[Items listed in a dataset]
◆ ◆ ◆ ◆ ◆ ◆ ◆

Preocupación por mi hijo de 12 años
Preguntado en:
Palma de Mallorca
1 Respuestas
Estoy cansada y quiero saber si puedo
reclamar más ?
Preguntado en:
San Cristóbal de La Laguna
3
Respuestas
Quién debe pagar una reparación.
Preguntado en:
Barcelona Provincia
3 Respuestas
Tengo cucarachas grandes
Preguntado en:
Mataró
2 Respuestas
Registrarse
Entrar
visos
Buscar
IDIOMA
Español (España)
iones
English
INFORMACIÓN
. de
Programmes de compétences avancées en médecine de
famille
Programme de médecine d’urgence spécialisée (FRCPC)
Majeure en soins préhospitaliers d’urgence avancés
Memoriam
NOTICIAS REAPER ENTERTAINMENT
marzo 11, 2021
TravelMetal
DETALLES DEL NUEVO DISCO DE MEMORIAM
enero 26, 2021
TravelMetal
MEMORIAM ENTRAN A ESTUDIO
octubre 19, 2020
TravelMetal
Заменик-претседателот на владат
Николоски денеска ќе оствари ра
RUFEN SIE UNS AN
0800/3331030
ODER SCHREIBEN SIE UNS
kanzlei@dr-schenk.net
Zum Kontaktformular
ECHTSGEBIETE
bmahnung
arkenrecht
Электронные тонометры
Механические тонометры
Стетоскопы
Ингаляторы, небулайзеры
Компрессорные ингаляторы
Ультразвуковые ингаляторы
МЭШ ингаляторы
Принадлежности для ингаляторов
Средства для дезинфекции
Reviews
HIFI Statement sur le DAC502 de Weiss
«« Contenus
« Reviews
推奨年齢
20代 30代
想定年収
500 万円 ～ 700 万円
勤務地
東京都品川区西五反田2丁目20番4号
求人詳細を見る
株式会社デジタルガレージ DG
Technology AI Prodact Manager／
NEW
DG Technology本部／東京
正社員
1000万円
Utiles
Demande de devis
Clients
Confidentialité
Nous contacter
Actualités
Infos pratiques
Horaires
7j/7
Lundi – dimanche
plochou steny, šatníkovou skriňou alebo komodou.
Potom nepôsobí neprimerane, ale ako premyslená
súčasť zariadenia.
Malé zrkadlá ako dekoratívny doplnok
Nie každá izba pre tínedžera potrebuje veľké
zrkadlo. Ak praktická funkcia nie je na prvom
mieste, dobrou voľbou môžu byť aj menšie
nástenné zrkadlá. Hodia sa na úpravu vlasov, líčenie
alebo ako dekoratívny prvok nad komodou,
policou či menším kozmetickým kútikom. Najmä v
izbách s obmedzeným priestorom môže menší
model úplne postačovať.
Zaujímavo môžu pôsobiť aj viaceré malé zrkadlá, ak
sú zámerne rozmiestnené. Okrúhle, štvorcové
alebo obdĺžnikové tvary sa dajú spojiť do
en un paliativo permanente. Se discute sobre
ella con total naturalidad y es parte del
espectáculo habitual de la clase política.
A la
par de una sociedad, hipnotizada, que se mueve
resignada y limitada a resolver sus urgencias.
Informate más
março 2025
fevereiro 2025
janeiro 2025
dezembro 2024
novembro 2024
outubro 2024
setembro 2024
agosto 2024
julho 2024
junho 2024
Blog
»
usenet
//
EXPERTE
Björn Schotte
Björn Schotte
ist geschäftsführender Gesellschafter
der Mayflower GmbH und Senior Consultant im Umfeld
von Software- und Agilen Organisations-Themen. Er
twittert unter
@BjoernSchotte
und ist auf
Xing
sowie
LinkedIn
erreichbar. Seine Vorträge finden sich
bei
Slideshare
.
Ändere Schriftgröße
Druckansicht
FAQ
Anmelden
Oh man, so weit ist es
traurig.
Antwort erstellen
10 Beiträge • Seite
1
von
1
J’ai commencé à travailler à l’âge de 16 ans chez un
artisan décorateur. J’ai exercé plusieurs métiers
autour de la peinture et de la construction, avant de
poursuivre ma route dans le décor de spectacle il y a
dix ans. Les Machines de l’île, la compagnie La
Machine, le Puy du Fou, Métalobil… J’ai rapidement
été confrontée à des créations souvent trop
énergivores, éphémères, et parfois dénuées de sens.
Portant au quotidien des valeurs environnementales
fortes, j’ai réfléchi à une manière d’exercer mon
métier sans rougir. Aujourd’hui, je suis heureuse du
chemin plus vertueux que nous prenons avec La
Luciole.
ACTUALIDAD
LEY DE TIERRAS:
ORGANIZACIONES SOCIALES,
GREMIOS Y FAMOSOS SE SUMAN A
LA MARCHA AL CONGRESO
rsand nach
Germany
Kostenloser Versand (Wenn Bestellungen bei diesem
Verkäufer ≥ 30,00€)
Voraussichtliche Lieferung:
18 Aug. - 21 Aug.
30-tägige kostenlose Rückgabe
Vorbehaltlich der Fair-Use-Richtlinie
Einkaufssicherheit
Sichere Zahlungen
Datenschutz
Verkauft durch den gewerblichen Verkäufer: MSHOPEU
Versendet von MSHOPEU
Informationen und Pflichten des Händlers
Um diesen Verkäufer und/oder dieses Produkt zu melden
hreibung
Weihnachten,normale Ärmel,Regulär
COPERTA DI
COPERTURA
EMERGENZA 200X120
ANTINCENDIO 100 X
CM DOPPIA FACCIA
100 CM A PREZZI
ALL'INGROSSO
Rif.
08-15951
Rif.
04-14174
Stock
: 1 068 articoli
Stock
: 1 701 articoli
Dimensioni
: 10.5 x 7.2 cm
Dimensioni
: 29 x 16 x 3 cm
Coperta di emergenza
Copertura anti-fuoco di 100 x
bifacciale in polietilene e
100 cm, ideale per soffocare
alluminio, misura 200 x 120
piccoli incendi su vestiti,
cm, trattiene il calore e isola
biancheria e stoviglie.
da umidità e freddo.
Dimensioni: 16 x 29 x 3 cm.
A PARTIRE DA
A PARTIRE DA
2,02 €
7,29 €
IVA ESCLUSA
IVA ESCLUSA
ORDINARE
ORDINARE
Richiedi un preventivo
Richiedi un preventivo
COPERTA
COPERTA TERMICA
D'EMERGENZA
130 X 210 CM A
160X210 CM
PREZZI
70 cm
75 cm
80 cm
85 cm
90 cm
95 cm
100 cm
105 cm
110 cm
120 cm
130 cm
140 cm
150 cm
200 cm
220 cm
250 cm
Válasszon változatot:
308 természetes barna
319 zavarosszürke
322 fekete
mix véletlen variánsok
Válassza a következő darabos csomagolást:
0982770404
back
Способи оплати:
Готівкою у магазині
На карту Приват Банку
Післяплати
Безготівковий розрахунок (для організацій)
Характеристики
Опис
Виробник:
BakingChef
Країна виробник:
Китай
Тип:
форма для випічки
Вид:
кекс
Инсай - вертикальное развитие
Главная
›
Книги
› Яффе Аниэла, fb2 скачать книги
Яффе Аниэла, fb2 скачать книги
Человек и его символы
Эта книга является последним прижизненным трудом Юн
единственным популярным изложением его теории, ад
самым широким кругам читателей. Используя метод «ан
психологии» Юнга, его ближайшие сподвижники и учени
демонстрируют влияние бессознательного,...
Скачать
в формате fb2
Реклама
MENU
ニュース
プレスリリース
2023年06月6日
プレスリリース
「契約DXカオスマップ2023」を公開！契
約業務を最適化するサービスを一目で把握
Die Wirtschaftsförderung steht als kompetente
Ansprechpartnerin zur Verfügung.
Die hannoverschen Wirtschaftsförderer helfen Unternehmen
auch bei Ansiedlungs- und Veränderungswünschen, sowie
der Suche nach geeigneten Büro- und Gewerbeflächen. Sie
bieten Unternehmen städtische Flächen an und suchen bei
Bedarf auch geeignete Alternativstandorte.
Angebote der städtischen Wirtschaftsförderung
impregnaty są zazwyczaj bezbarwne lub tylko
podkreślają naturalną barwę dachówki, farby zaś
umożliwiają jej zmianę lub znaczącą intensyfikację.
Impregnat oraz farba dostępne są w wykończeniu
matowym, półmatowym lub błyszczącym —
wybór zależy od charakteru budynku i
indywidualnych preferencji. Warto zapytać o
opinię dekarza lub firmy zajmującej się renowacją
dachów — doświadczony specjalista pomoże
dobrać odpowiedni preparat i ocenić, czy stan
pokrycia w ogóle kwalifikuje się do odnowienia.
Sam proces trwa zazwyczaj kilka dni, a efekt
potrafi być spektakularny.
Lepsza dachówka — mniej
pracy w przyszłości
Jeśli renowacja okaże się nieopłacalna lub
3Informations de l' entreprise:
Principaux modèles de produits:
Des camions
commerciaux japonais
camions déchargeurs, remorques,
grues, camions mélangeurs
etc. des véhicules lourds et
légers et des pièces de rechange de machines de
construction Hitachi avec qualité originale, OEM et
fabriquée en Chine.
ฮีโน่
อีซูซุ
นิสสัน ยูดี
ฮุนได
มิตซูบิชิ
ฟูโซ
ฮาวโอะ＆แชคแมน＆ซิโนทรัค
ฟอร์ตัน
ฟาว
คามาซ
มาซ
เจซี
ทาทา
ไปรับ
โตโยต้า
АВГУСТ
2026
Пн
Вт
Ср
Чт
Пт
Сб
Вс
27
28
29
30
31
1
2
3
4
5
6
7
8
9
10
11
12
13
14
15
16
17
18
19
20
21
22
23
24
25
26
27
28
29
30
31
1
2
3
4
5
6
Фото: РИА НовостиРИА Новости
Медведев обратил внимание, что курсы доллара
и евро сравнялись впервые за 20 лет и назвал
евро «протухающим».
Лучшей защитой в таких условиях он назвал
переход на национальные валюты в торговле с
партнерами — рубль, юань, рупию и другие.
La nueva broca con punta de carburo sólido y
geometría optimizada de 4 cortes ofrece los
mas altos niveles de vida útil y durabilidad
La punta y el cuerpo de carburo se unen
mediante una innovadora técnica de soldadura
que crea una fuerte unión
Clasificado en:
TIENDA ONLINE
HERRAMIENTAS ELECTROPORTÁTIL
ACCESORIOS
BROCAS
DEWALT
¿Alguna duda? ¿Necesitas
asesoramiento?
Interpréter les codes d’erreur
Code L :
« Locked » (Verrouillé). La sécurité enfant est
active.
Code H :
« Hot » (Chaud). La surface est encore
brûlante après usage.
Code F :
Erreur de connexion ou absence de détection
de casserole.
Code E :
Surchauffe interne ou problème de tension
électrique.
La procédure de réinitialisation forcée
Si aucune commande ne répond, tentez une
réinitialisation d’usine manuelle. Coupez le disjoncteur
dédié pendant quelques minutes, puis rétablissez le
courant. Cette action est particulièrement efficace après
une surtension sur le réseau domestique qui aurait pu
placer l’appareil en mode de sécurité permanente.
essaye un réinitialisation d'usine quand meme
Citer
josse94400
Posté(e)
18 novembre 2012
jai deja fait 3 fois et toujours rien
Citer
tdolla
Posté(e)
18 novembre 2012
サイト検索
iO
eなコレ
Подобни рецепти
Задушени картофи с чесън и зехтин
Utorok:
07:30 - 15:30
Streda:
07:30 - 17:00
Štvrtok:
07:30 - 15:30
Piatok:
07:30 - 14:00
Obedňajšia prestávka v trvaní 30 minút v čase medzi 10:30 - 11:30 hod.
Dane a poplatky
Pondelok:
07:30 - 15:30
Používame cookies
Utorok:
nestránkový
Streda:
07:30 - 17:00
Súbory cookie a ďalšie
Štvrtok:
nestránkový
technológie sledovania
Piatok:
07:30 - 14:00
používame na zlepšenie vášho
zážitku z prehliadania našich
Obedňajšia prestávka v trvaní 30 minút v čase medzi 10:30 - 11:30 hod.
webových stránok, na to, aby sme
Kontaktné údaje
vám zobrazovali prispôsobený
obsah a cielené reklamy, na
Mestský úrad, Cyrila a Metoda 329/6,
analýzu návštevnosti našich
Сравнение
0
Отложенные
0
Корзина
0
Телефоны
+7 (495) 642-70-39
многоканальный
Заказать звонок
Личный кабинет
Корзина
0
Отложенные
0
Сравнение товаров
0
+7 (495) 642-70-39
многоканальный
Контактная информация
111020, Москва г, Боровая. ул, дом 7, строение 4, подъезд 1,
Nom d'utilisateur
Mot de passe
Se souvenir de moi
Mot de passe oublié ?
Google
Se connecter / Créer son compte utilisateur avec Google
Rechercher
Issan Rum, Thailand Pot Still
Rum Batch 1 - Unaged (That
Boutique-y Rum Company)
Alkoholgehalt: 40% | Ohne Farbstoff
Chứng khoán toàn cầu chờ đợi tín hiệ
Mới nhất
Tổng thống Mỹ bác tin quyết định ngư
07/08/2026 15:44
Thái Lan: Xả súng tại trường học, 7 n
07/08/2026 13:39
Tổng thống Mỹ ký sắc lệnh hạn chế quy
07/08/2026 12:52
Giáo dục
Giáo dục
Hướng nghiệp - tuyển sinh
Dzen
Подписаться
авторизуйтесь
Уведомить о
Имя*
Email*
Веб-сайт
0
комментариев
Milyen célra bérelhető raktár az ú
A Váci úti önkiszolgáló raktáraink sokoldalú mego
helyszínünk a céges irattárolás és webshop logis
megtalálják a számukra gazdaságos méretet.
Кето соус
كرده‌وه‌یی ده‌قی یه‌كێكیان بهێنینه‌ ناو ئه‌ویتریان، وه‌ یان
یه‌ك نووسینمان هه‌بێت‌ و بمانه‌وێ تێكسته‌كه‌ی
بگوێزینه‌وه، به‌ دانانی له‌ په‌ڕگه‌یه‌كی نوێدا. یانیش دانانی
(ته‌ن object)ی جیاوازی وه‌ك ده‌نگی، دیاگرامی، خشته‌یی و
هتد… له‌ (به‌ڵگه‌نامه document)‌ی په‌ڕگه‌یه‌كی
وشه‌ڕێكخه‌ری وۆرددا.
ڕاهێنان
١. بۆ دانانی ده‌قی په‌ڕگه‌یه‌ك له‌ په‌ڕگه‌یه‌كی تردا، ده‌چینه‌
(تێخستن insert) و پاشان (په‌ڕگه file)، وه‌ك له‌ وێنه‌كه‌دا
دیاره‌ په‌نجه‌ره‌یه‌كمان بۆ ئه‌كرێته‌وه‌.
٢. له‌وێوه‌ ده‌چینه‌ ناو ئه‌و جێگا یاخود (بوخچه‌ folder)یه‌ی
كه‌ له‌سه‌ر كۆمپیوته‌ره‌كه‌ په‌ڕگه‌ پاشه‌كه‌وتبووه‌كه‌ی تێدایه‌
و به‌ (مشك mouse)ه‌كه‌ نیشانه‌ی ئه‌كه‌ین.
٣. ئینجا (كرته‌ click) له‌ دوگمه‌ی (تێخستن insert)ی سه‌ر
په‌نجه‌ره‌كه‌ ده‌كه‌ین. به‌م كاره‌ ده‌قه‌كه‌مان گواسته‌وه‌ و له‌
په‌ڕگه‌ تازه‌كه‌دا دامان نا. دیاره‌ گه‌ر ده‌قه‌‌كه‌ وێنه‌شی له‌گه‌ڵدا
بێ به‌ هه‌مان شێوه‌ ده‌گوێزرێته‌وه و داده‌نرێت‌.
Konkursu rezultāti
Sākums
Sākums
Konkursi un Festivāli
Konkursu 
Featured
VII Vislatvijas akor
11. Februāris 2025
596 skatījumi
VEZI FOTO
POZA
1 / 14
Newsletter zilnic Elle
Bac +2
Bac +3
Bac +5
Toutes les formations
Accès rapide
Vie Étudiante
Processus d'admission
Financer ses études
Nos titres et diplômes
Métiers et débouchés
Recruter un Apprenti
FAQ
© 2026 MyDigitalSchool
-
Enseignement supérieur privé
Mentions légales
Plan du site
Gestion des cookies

◆ ◆ ◆ ◆ ◆ ◆ ◆

- [Requirement]:
Please copy only these lines, exactly: the first line of the records through the line containing "marzo 11, 2021", ends included.

- [Reply]:
Preocupación por mi hijo de 12 años
Preguntado en:
Palma de Mallorca
1 Respuestas
Estoy cansada y quiero saber si puedo
reclamar más ?
Preguntado en:
San Cristóbal de La Laguna
3
Respuestas
Quién debe pagar una reparación.
Preguntado en:
Barcelona Provincia
3 Respuestas
Tengo cucarachas grandes
Preguntado en:
Mataró
2 Respuestas
Registrarse
Entrar
visos
Buscar
IDIOMA
Español (España)
iones
English
INFORMACIÓN
. de
Programmes de compétences avancées en médecine de
famille
Programme de médecine d’urgence spécialisée (FRCPC)
Majeure en soins préhospitaliers d’urgence avancés
Memoriam
NOTICIAS REAPER ENTERTAINMENT
marzo 11, 2021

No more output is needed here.